Patients with HER2-positive breast cancer can now benefit from 4 newly approved agents shown to increase time to progression and, in some cases, overall survival (OS), as described at the NCCN 2021 Virtual Annual Conference by Melinda L. Telli, MD, Associate Professor of Medicine, Stanford University School of Medicine; Director, Breast Cancer Program, Stanford Cancer Institute; and Associate Director, Stanford Women’s Cancer Center. Strides have also been made in triple-negative breast cancer (TNBC), with the refinement of checkpoint inhibitors and the incorporation of other novel agents, as noted by William J. Gradishar, MD, the Betsy Bramsen Professor of Breast Oncology and Chief of Hematology/Oncology, Robert H. Lurie Comprehensive Cancer Center of Northwestern University, Chicago.
Early HER2-Positive Disease: Movement Toward De-Escalation
The NCCN Clinical Practice Guidelines in Oncology (NCCN Guidelines) for Breast Cancer reflect the excellent prognosis for patients with T1a and T1b, node-negative, HER2-positive disease with the recommendation for consideration of chemotherapy plus HER2-directed therapy in this group.1,2 Chemotherapy and HER2-directed therapy is indicated for patients with node-positive disease and tumors >1 cm. Importantly, all preferred regimens for preoperative and adjuvant treatment are now anthracycline-sparing.
The move to de-escalate treatment for low-risk, HER2-positive disease started with the 2019 phase II APT trial of patients with tumors ≤3.0 cm and N0/N1mic disease.3 Treatment with weekly paclitaxel for 12 cycles plus trastuzumab for 1 year led to a 7-year OS rate of 95%, with only 4 of 406 patients experiencing distant recurrences. The subsequent ATEMPT trial evaluated the newer agent ado-trastuzumab emtansine (T-DM1) in stage 1 N0/N1mic disease.4 Although 3-year disease-free survival was impressive at 97.7%, toxicity was an issue, and therefore the NCCN Guidelines do not currently endorse the routine use of this regimen, Dr. Telli said.

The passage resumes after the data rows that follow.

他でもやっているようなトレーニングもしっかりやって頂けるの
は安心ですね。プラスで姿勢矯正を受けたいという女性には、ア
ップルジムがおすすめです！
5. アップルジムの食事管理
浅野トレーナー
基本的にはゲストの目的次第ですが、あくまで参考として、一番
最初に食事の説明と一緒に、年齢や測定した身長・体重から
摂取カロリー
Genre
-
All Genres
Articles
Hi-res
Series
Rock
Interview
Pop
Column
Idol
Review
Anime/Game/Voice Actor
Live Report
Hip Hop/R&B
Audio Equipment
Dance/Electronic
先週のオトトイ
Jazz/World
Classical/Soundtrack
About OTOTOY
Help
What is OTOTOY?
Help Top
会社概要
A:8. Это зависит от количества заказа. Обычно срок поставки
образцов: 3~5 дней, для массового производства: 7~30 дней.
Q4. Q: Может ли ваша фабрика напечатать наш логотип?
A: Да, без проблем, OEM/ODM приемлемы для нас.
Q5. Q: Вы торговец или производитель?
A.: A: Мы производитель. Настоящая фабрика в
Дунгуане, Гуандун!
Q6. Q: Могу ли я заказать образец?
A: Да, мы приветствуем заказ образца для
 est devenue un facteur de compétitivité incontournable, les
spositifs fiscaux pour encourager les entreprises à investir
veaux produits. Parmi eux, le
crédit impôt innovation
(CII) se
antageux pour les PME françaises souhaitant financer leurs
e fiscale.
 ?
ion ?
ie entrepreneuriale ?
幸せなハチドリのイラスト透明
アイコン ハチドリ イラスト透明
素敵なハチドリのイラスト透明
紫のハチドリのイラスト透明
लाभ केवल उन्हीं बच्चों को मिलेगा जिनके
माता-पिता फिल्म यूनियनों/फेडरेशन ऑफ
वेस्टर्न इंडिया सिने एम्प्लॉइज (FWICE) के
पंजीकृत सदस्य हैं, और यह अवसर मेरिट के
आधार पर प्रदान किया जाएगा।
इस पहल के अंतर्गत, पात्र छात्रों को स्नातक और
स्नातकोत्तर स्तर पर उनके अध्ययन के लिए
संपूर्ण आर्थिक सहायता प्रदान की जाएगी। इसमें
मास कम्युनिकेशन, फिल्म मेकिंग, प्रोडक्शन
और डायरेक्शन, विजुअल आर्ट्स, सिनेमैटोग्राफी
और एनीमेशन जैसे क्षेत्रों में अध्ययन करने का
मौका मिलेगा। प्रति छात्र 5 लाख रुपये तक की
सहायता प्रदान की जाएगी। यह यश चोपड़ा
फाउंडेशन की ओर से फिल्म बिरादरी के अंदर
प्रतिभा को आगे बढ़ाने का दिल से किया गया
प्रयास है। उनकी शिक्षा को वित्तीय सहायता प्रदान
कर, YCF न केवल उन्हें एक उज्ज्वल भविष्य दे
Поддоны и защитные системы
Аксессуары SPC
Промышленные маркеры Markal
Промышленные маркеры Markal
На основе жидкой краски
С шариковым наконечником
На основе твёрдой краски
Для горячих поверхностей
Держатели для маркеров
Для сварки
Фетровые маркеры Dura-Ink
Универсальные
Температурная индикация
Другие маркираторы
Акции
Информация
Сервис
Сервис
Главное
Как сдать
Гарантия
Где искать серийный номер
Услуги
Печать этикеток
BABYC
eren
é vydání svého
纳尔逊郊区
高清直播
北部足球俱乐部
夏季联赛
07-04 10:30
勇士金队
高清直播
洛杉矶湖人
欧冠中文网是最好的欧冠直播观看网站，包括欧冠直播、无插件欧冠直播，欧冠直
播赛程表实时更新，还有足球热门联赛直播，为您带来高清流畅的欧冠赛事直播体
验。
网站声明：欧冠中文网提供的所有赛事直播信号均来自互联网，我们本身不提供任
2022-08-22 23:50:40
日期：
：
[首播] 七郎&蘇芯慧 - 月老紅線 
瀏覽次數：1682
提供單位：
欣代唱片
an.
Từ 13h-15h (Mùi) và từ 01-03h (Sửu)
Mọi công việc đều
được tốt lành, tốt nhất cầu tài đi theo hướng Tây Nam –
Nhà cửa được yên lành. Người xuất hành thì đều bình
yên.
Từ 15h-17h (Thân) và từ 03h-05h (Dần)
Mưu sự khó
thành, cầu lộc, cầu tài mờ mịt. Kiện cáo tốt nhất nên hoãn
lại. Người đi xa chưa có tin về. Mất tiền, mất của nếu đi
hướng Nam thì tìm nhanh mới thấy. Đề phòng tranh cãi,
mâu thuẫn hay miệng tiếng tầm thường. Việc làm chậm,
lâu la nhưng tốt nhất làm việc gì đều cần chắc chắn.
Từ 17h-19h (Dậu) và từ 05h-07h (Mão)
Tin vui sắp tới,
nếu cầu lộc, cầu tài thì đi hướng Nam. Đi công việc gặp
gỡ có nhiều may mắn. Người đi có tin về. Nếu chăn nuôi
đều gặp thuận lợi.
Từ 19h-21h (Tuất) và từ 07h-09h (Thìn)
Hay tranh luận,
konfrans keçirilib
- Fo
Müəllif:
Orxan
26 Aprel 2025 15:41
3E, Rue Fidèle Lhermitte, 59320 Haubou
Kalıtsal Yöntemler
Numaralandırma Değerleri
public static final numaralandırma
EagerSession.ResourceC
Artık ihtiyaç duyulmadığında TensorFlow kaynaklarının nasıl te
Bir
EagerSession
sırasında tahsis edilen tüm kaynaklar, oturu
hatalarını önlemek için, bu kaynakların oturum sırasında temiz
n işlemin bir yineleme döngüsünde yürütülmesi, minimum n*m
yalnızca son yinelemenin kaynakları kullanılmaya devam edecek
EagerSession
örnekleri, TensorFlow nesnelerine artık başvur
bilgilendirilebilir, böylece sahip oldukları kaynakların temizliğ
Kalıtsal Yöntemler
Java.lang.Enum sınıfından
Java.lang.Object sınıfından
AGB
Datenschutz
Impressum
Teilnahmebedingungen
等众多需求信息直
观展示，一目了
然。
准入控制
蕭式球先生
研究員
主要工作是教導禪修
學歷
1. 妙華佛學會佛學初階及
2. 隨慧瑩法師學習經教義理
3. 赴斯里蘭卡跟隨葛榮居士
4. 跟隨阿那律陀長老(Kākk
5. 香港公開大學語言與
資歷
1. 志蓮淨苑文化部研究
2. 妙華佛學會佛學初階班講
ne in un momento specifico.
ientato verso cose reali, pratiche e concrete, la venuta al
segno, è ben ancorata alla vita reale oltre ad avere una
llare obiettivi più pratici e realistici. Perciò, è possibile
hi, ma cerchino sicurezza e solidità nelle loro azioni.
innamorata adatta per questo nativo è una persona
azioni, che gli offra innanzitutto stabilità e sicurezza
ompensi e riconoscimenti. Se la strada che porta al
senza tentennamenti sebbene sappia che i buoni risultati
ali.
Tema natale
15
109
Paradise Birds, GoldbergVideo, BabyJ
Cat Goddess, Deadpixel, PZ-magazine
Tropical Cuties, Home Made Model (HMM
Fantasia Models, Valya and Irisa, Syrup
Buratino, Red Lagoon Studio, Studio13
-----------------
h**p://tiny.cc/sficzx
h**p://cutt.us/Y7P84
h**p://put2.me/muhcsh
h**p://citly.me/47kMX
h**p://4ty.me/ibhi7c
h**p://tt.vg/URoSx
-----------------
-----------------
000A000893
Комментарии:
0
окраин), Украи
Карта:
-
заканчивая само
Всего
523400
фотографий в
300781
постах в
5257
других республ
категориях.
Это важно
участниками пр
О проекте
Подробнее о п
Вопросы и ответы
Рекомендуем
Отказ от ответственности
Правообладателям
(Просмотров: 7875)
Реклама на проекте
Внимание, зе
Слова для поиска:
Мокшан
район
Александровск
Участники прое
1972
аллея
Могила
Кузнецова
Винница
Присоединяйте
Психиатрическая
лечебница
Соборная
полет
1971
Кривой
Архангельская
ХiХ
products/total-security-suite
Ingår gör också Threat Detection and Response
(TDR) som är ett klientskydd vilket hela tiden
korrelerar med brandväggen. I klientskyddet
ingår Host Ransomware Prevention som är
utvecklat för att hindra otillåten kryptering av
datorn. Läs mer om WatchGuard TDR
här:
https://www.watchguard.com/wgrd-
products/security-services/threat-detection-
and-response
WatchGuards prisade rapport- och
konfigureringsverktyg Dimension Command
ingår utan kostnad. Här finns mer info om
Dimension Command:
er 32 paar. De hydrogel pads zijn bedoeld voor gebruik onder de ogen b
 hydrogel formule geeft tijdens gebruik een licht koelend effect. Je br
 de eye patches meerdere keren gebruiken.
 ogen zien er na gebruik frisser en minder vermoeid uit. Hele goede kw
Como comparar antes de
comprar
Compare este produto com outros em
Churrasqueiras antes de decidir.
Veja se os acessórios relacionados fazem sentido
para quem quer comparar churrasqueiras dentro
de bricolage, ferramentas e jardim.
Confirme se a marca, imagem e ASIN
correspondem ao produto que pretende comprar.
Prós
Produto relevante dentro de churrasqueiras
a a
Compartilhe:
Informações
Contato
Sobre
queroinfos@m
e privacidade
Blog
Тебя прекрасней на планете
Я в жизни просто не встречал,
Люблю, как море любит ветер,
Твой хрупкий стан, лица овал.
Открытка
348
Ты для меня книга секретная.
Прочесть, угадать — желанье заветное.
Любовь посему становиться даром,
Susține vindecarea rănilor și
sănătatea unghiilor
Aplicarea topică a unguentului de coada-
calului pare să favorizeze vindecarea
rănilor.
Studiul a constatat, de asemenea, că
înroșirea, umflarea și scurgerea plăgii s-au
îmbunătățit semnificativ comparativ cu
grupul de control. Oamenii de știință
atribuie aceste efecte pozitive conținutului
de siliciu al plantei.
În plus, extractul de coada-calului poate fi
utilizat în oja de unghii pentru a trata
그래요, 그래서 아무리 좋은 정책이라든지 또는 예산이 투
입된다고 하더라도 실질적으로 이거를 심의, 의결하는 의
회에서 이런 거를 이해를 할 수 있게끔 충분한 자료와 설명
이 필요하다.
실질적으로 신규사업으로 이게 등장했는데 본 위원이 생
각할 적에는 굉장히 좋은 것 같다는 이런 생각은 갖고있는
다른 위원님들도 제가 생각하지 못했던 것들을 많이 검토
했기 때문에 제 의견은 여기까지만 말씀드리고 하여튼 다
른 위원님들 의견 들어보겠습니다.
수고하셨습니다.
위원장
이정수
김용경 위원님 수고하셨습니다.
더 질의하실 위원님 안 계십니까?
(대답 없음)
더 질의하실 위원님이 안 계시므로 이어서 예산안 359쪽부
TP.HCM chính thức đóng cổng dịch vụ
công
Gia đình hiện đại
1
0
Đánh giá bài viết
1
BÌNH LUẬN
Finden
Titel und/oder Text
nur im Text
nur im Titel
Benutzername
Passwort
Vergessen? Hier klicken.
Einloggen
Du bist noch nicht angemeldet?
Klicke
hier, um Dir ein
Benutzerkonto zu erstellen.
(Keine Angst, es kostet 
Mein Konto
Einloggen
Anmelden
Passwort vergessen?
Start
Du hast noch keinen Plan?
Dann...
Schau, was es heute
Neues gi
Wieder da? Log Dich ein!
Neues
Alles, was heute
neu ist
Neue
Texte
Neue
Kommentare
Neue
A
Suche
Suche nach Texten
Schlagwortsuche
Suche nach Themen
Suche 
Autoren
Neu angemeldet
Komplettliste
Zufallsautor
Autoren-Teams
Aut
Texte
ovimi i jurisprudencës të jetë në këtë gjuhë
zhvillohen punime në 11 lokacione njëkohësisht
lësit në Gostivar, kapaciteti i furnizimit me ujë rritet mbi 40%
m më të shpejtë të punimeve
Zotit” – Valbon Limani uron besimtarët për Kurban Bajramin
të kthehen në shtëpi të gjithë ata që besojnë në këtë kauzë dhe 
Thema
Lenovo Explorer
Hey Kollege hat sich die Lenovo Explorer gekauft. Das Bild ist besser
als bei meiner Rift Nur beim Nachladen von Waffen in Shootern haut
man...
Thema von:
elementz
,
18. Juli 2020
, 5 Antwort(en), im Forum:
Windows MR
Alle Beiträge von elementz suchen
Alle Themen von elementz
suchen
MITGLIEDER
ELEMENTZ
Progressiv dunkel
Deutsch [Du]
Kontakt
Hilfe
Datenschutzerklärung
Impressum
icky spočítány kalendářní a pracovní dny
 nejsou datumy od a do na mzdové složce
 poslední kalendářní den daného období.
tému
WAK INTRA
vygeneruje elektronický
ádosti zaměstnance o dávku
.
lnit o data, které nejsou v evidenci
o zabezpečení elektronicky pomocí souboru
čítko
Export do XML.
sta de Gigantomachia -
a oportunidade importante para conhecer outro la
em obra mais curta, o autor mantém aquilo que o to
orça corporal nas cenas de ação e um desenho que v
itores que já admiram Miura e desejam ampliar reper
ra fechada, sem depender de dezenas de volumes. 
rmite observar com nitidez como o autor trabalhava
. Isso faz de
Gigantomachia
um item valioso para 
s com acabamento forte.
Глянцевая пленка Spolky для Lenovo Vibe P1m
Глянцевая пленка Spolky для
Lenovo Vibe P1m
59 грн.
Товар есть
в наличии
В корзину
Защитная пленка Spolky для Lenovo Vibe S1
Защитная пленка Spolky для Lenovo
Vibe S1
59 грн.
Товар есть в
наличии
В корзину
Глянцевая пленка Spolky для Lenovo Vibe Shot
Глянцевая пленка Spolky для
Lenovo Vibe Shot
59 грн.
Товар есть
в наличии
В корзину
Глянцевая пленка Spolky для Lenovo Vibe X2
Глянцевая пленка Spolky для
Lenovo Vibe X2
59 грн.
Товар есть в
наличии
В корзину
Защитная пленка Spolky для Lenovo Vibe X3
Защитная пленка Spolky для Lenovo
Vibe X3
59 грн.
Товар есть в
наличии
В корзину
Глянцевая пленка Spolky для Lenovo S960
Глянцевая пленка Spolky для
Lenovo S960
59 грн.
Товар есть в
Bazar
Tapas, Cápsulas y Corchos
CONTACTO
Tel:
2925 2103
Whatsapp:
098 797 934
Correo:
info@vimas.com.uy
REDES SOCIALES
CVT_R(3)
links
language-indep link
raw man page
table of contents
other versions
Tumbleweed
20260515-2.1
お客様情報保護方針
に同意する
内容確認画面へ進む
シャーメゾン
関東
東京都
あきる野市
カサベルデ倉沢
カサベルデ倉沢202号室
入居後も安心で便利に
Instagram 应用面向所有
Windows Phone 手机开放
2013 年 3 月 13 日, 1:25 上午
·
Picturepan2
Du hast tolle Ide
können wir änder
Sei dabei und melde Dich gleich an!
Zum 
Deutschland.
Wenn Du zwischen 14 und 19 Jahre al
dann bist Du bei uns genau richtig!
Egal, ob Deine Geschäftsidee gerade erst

Escalation of therapy is also important, for example in patients with residual disease after standard neoadjuvant therapy. In this setting, high-level evidence supports adjuvant T-DM1 based on a 3-year invasive disease-free survival of 88.3% in the KATHERINE trial, versus 77% with continued adjuvant trastuzumab therapy.5 “This has become a standard and is endorsed in the NCCN Guidelines for early-stage disease,” she said.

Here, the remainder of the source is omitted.